> **DATASET CONTENT**:
----

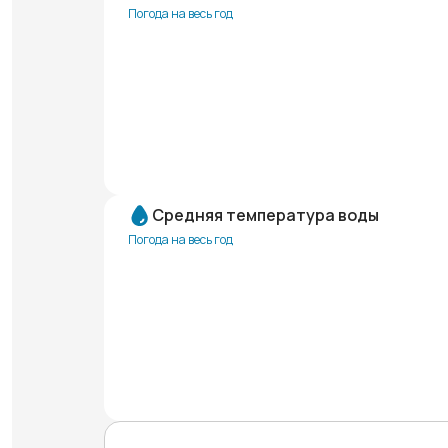
Погода на весь год
Средняя температура воды
Погода на весь год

----

> **TASK TO COMPLETE**:
Give the listing above again exactly, minus any images.

> **RESULT OF THE TASK**:
Погода на весь год
Средняя температура воды
Погода на весь год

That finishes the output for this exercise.